The story goes on to describe at length the blast damage around the Trinity site and notes that Geiger counters measured only a “minute quantity” of radiation around most of the site. Of course, this was nearly two months after the explosion.

It also includes repeated assertions from scientists and military officials that radiation was responsible for little, if any, of the casualties from the explosions. Maj. Gen. Leslie Groves, who led the project, goes on the record on this point before getting to the overarching justification for deployment of the weapons, and Laurence chimes in his agreement afterward.

“The Japanese claim,” General Groves added, “that people died from radiations. If this is true, the number was very small.

“However, any deaths from gamma rays were due to those emitted during the explosion, not to the radiations present afterward. In the area where people could be killed by radiation they were killed by other causes, particularly blast.
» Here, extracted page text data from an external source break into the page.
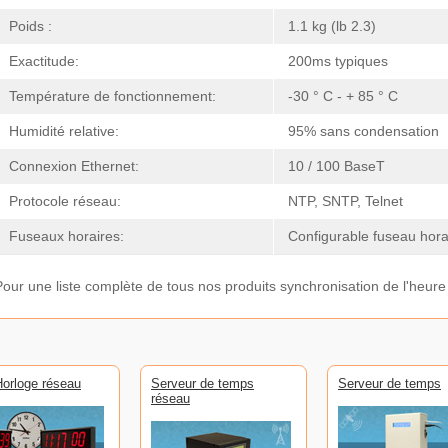
Poids :
1.1 kg (lb 2.3)
Exactitude:
200ms typiques
Température de fonctionnement:
-30 ° C - + 85 ° C
Humidité relative:
95% sans condensation
Connexion Ethernet:
10 / 100 BaseT
Protocole réseau:
NTP, SNTP, Telnet
Fuseaux horaires:
Configurable fuseau horai
Pour une liste complète de tous nos produits synchronisation de l'heure
orloge réseau
Serveur de temps
Serveur de temps
réseau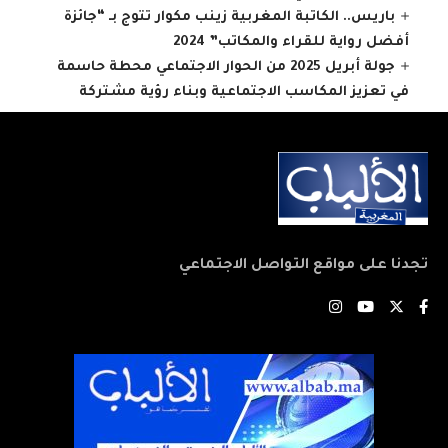
باريس.. الكاتبة المغربية زينب مكوار تتوج بـ “جائزة
أفضل رواية للقراء والمكاتب” 2024
جولة أبريل 2025 من الحوار الاجتماعي محطة حاسمة
في تعزيز المكاسب الاجتماعية وبناء رؤية مشتركة
تجدنا على مواقع التواصل الاجتماعي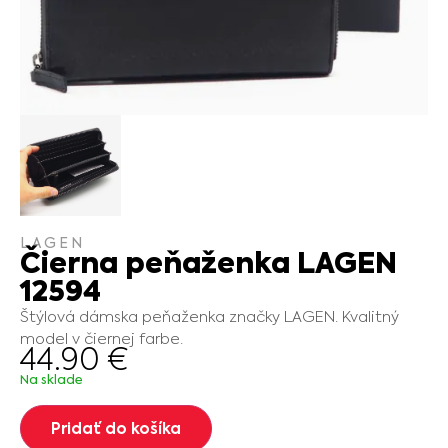
LAGEN
Čierna peňaženka LAGEN
12594
Štýlová dámska peňaženka značky LAGEN. Kvalitný
model v čiernej farbe.
44.90
€
Na sklade
Pridať do košíka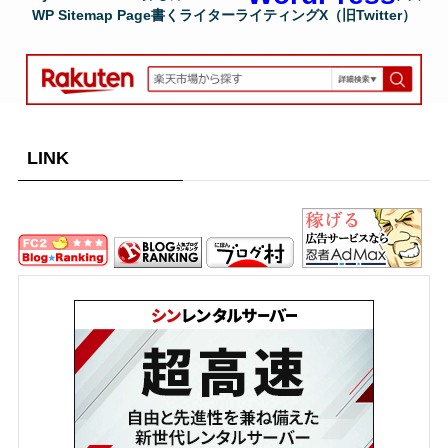
WP Sitemap Page
書く
ライター
ライティング
X（旧Twitter）
LINK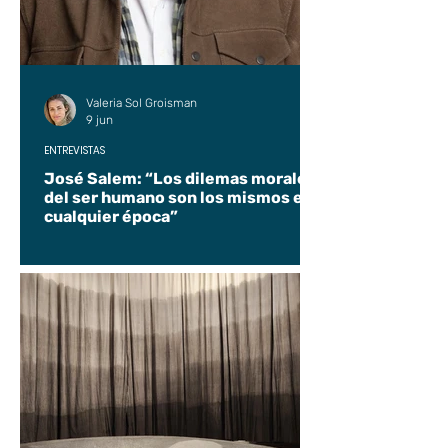
Valeria Sol Groisman
9 jun
ENTREVISTAS
José Salem: “Los dilemas morales
del ser humano son los mismos en
cualquier época”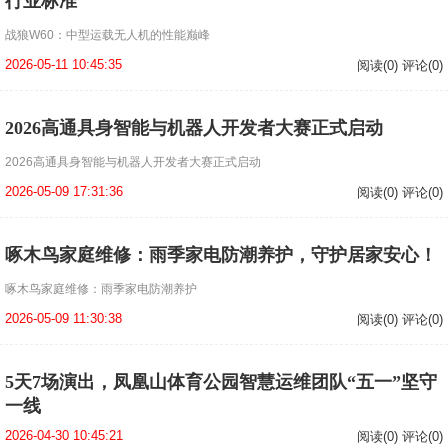
行业标准
战狼W60：中型运载无人机的性能巅峰
2026-05-11 10:45:35
阅读(0) 评论(0)
2026高通具身智能与机器人开发者大赛正式启动
2026高通具身智能与机器人开发者大赛正式启动
2026-05-09 17:31:36
阅读(0) 评论(0)
啄木鸟家庭维修：雨季家电防潮养护，守护居家安心！
啄木鸟家庭维修：雨季家电防潮养护
2026-05-09 11:30:38
阅读(0) 评论(0)
5天7场演出，凤凰山体育公园智慧运维团队“五一”坚守
一线
2026-04-30 10:45:21
阅读(0) 评论(0)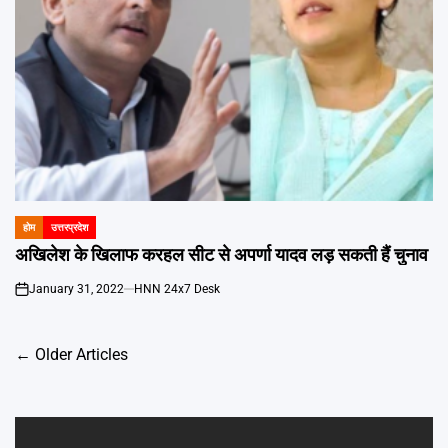
होम
उत्तरप्रदेश
POSTED
IN
अखिलेश के खिलाफ करहल सीट से अपर्णा यादव लड़ सकती हैं चुनाव
January 31, 2022
HNN 24x7 Desk
on
Posts
←
Older Articles
navigation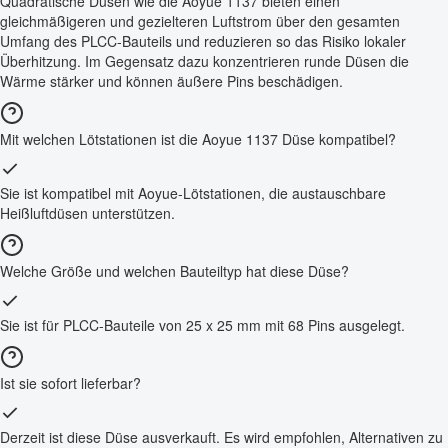
Quadratische Düsen wie die Aoyue 1137 bieten einen
gleichmäßigeren und gezielteren Luftstrom über den gesamten
Umfang des PLCC-Bauteils und reduzieren so das Risiko lokaler
Überhitzung. Im Gegensatz dazu konzentrieren runde Düsen die
Wärme stärker und können äußere Pins beschädigen.
Mit welchen Lötstationen ist die Aoyue 1137 Düse kompatibel?
Sie ist kompatibel mit Aoyue-Lötstationen, die austauschbare
Heißluftdüsen unterstützen.
Welche Größe und welchen Bauteiltyp hat diese Düse?
Sie ist für PLCC-Bauteile von 25 x 25 mm mit 68 Pins ausgelegt.
Ist sie sofort lieferbar?
Derzeit ist diese Düse ausverkauft. Es wird empfohlen, Alternativen zu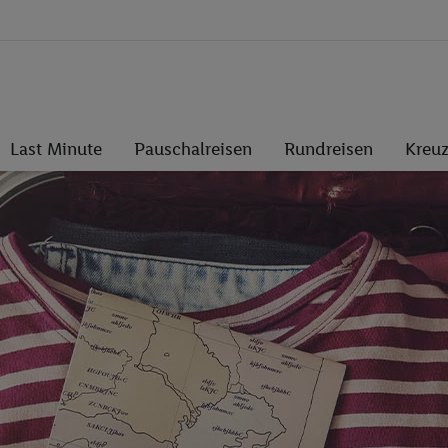
Last Minute
Pauschalreisen
Rundreisen
Kreuz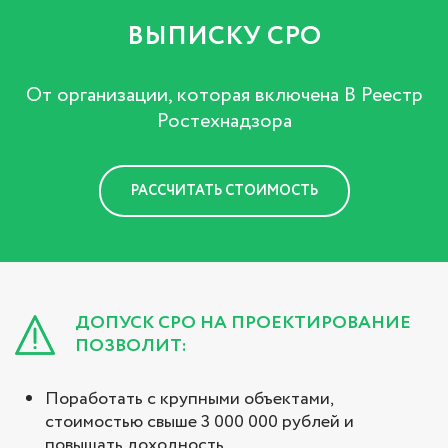
ВЫПИСКУ СРО
От организации, которая включена В Реестр
Ростехнадзора
РАССЧИТАТЬ СТОИМОСТЬ
ДОПУСК СРО НА ПРОЕКТИРОВАНИЕ
ПОЗВОЛИТ:
Поработать с крупными объектами,
стоимостью свыше 3 000 000 рублей и
повышать доходность.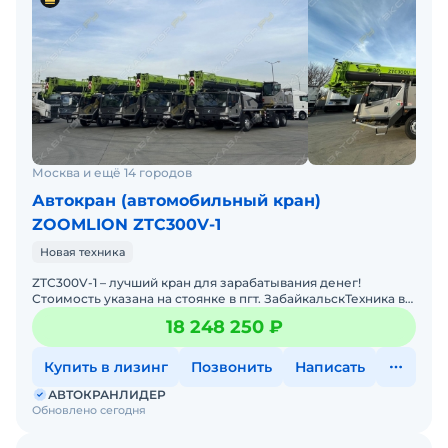
Москва и ещё 14 городов
Автокран (автомобильный кран)
ZOOMLION ZTC300V-1
Новая техника
ZTC300V-1 – лучший кран для зарабатывания денег!
Стоимость указана на стоянке в пгт. ЗабайкальскТехника в
наличии на наших стоянках:Москва Ставрополь Красн
18 248 250 ₽
Купить в лизинг
Позвонить
Написать
АВТОКРАНЛИДЕР
Обновлено сегодня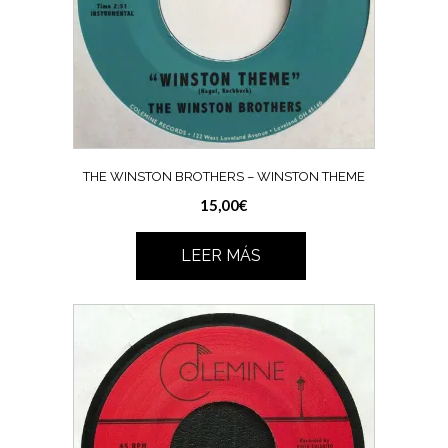
THE WINSTON BROTHERS – WINSTON THEME
15,00
€
LEER MÁS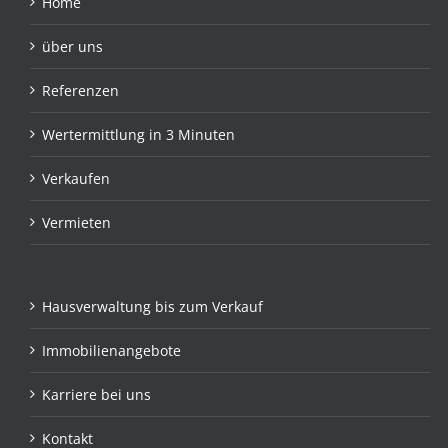
Home
über uns
Referenzen
Wertermittlung in 3 Minuten
Verkaufen
Vermieten
Hausverwaltung bis zum Verkauf
Immobilienangebote
Karriere bei uns
Kontakt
“While many people were killed, many lives were saved, particularly American lives. It ended the war sooner. It was the final punch that knocked them out. Otherwise they might have kept on fighting for a longer period.”

The Japanese are still continuing their propaganda aimed at creating the impression that we won the war unfairly, and thus attempting to create sympathy for themselves and milder terms, an examination of their present statements reveals.

Here we must step back and remember atomic weapons were an entirely new phenomenon, and little was known about their effects. But the air of certainty in Laurence’s tone is striking, particularly given U.S. officials obviously would have just as much at stake in terms of propaganda as the Japanese would — if not more so.

That story, incidentally, carried a “Special to The New York Times” byline, indicating Laurence was not a staffer. But two weeks later, on September 26, his regular byline was back, his War Department work apparently done. That piece was the first of nine Laurence stories on the atomic project published over the next three weeks.

That series, plus the two previous articles already cited, won Laurence the Pulitzer Prize for reporting in 1946. It was his second such award, as he shared the reporting prize with four other journalists in 1937.

When he wasn’t veering into counter-propaganda efforts, Laurence’s stories were unabashed celebrations of the science behind the atomic bomb project, lauding the pure engineering that had ushered in an entirely new era. But it wasn’t until The New Yorker published John Hersey’s seminal piece “Hiroshima” in August 1946 that the human cost of atomic weapons truly became clear. Hersey’s reporting sketched out the details of radiation sickness in harrowing terms, detailing the bomb’s lingering effects on those who survived the blast.

In August 1946, Laurence published Dawn Over Zero, a book about the atomic tests, and he would produce three more books about nuclear weapons in the 1950s. He continued to write occasionally for the Times while also serving as its science editor before retiring from the paper on January 1, 1964.

Laurence died March 19, 1977 at age 89.